Use this guide when you are evaluating LFMs on a specific board, accelerator, mobile device, or server. The goal is to measure latency, throughput, memory behavior, and quantization trade-offs on the hardware you plan to ship.

## Recommended models

Start with **LFM2.5-350M**. It is small enough to bring up quickly on almost any target and is the first model many silicon partners profile.

Then scale through the family to map the performance curve:

1. **LFM2.5-350M**: bring-up and baseline
2. **LFM2.5-1.2B-Instruct**: standard dense datapoint
3. **LFM2.5-8B-A1B**: MoE with 1.5B active parameters, useful for testing sparse-model behavior on your memory subsystem
4. **LFM2.5-VL-450M** and **LFM2.5-Audio-1.5B**: multimodal datapoints when your target supports vision or audio workloads

The LFM2 and LFM2.5 architecture interleaves short convolutions with grouped-query attention. In practice, that means less KV-cache pressure and better long-context latency scaling than pure-attention models of the same size. Your profiling should make that behavior visible.

## Setup by framework

| Framework    | Guide                                                  | Typical target                  |
| ------------ | ------------------------------------------------------ | ------------------------------- |
| Transformers | [Transformers](/deployment/gpu-inference/transformers) | GPU baseline, correctness check |
| vLLM         | [vLLM](/deployment/gpu-inference/vllm)                 | GPU serving                     |
| SGLang       | [SGLang](/deployment/gpu-inference/sglang)             | GPU serving                     |
| llama.cpp    | [llama.cpp](/deployment/on-device/llama-cpp)           | CPU, embedded, custom silicon   |
| Ollama       | [Ollama](/deployment/on-device/ollama)                 | Local development               |
| MLX          | [MLX](/deployment/on-device/mlx)                       | Apple Silicon                   |
| ONNX         | [ONNX](/deployment/on-device/onnx)                     | NPUs and accelerator toolchains |
| LEAP SDK     | [Quick Start](/deployment/on-device/sdk/quick-start)   | iOS and Android apps            |

For most silicon evaluations, **llama.cpp with GGUF** or **ONNX** is the fastest path to numbers on your target.

## Quantization

LFMs are routinely deployed quantized on device.
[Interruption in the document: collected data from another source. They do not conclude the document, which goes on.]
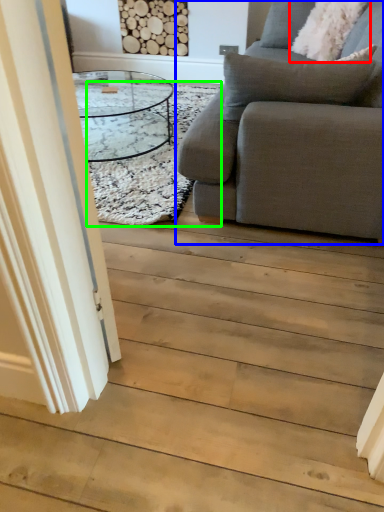 Question: Which object is the closest to the pillow (highlighted by a red box)? Choose among these: studio couch (highlighted by a blue box) or mat (highlighted by a green box).

Choices:
 (A) studio couch
 (B) mat

Answer: (B) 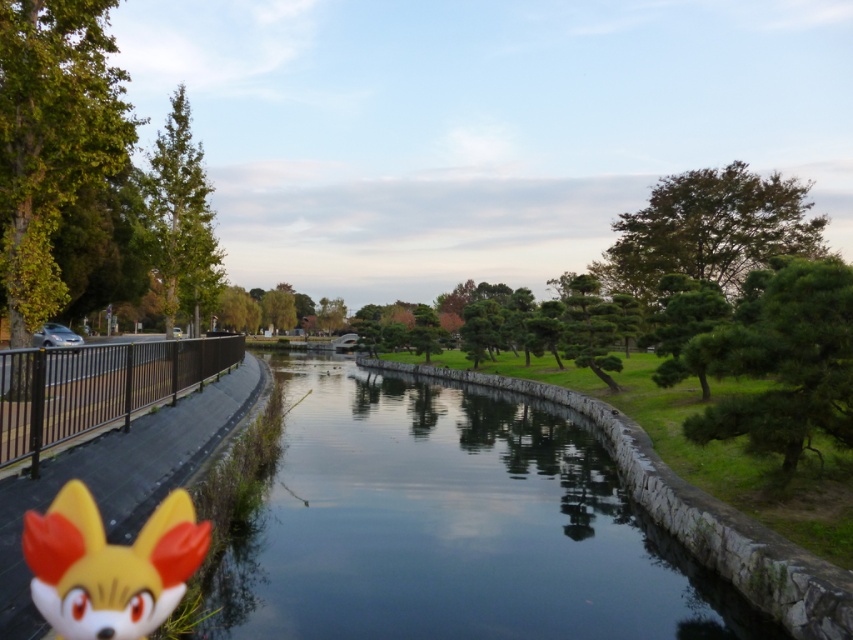 Question: Which of the following is the closest to the observer?

Choices:
 (A) tap(193, 509)
 (B) tap(379, 412)

Answer: (A)

Question: Is smooth stone river at center smaller than yellow matte fox head at lower left?

Choices:
 (A) yes
 (B) no

Answer: (B)

Question: Can you confirm if smooth stone river at center is thinner than yellow matte fox head at lower left?

Choices:
 (A) yes
 (B) no

Answer: (B)

Question: Which point appears farthest from the camera in this image?

Choices:
 (A) click(434, 516)
 (B) click(177, 513)

Answer: (A)

Question: Does smooth stone river at center have a greater width compared to yellow matte fox head at lower left?

Choices:
 (A) yes
 (B) no

Answer: (A) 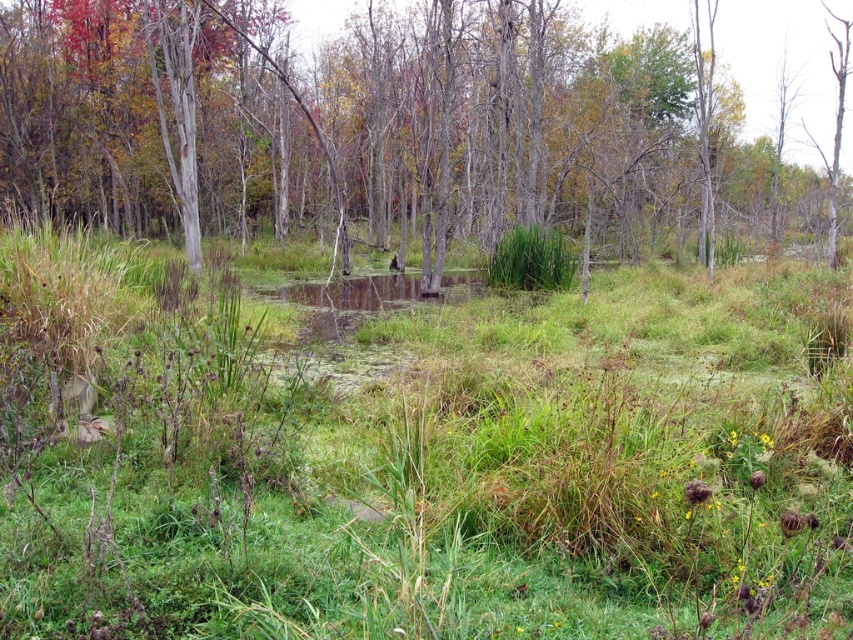 Question: Is green grassy at center smaller than green grass at center?

Choices:
 (A) yes
 (B) no

Answer: (A)

Question: Is green grassy at center positioned at the back of green grass at center?

Choices:
 (A) yes
 (B) no

Answer: (B)

Question: Which of the following is the closest to the observer?

Choices:
 (A) green grass at center
 (B) green grassy at center

Answer: (B)

Question: Which object is farther from the camera taking this photo?

Choices:
 (A) green grass at center
 (B) green grassy at center

Answer: (A)

Question: Is green grassy at center wider than green grass at center?

Choices:
 (A) yes
 (B) no

Answer: (B)

Question: Which of the following is the farthest from the observer?

Choices:
 (A) (573, 344)
 (B) (596, 168)

Answer: (B) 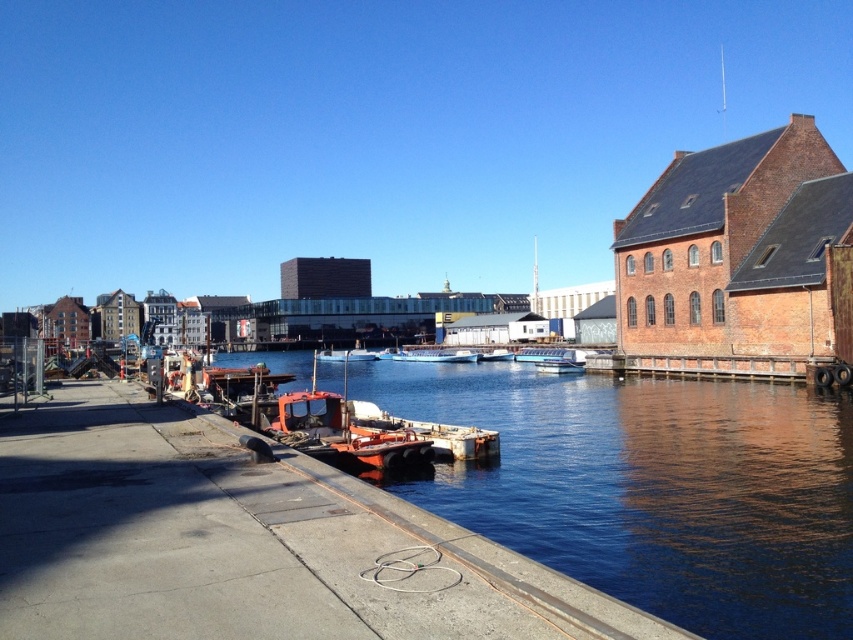 You are a photographer standing on the walkway and want to take a photo of both the white plastic boat at center and the metallic orange boat at center. Which boat will appear larger in your photo?

The white plastic boat at center will appear larger in the photo because it is closer to the viewer than the metallic orange boat at center.

You are a photographer planning to capture the entire scene in one shot. Given that your camera can only focus on objects within a 10m width, will the blue water at lower left and the white matte boat at center fit within the frame without cropping?

The blue water at lower left is wider than the white matte boat at center. Since the camera can focus on objects within a 10m width, both objects can fit within the frame as their combined width is less than 10m. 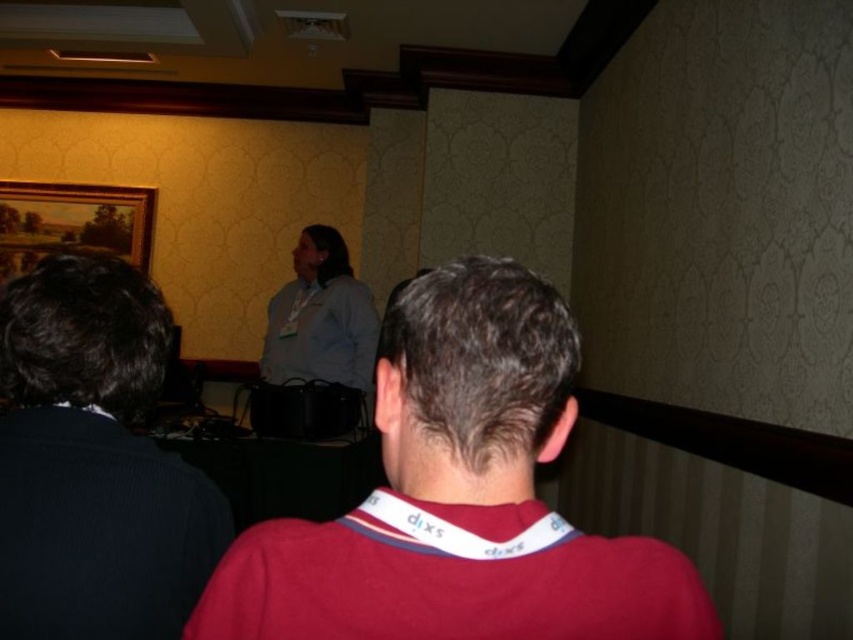 What do you see at coordinates (94, 461) in the screenshot? I see `dark blue sweater at left` at bounding box center [94, 461].

Consider the image. Measure the distance between point (103,260) and camera.

1.04 meters

Find the location of a particular element. This screenshot has width=853, height=640. dark blue sweater at left is located at coordinates (94, 461).

Does red cotton shirt at center appear on the right side of wooden oil painting at upper left?

Indeed, red cotton shirt at center is positioned on the right side of wooden oil painting at upper left.

Who is more distant from viewer, (x=676, y=588) or (x=148, y=250)?

Point (x=148, y=250)

Locate an element on the screen. red cotton shirt at center is located at coordinates (459, 497).

Between light blue shirt at center and wooden oil painting at upper left, which one is positioned higher?

Positioned higher is wooden oil painting at upper left.

Image resolution: width=853 pixels, height=640 pixels. In order to click on light blue shirt at center in this screenshot , I will do `click(321, 317)`.

Between point (316, 268) and point (16, 221), which one is positioned behind?

Point (16, 221)

Locate an element on the screen. This screenshot has height=640, width=853. light blue shirt at center is located at coordinates (321, 317). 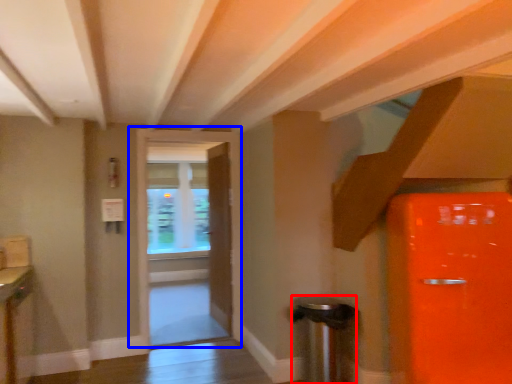 Question: Which of the following is the farthest to the observer, trash bin/can (highlighted by a red box) or door (highlighted by a blue box)?

Choices:
 (A) trash bin/can
 (B) door

Answer: (B) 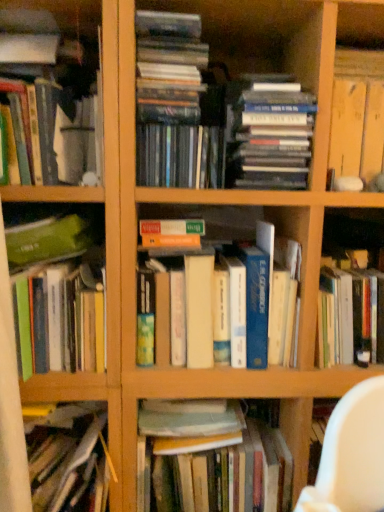 At what (x,y) coordinates should I click in order to perform the action: click on hardcover book at upper center, which is the ninth book from bottom to top. Please return your answer as a coordinate pair (x, y). Looking at the image, I should click on (269, 133).

Describe the element at coordinates (223, 297) in the screenshot. Image resolution: width=384 pixels, height=512 pixels. I see `hardcover books at center, which is the fourth book in bottom-to-top order` at that location.

The width and height of the screenshot is (384, 512). Find the location of `hardcover books at center, marked as the sixth book in a bottom-to-top arrangement`. hardcover books at center, marked as the sixth book in a bottom-to-top arrangement is located at coordinates (180, 156).

What do you see at coordinates (357, 114) in the screenshot? The height and width of the screenshot is (512, 384). I see `hardcover book at upper right, the eighth book positioned from the bottom` at bounding box center [357, 114].

I want to click on hardcover book at upper center, the 2th book viewed from the top, so click(269, 133).

Is hardcover book at upper right, the eighth book positioned from the bottom, inside or outside of hardcover book at lower left, marked as the ninth book in a top-to-bottom arrangement?

hardcover book at upper right, the eighth book positioned from the bottom, is not inside hardcover book at lower left, marked as the ninth book in a top-to-bottom arrangement, it's outside.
Major models ship pre-quantized, so choose the quantization level that fits your memory budget. Lower precision reduces memory and usually improves throughput.

* **GGUF ladder:** `Q4_0`, `Q4_K_M`, `Q5_K_M`, `Q6_K`, `Q8_0`, `F16`
* **MLX:** 4-bit, 5-bit, 6-bit, 8-bit, and bf16 repos per model
* **ONNX:** per-model `-ONNX` repos

`Q4_K_M` is the default recommendation for CPU and edge deployments. Move up the ladder if your quality bar requires it.

Profile at least two quantization levels, such as `Q4_K_M` and `Q8_0`, so you can see the memory, quality, and throughput trade-off on your hardware instead of measuring only one point.

## Benchmarking methodology

Report end-to-end latency with prefill and decode separated:

* Time to first token
* Decode tokens per second
* P50 and P95 latency, after one warmup iteration

Use these prompt and output lengths:

| Input tokens | Output tokens |
| ------------ | ------------- |
| 256          | 100           |
| 512          | 100           |
| 1024         | 100           |

Report peak memory at each context length:

* 256 tokens
* 512 tokens
* 1024 tokens
* 2048 tokens
* 4096 tokens

This gives you a clear view of scaling behavior, KV-cache efficiency, and deployment headroom.

## Related docs

* [Complete Model Library](/lfm/models/complete-library)
* [Use Case Evaluation](/guides/use-case-evaluation)
* [Migration Guide](/guides/migration-guide)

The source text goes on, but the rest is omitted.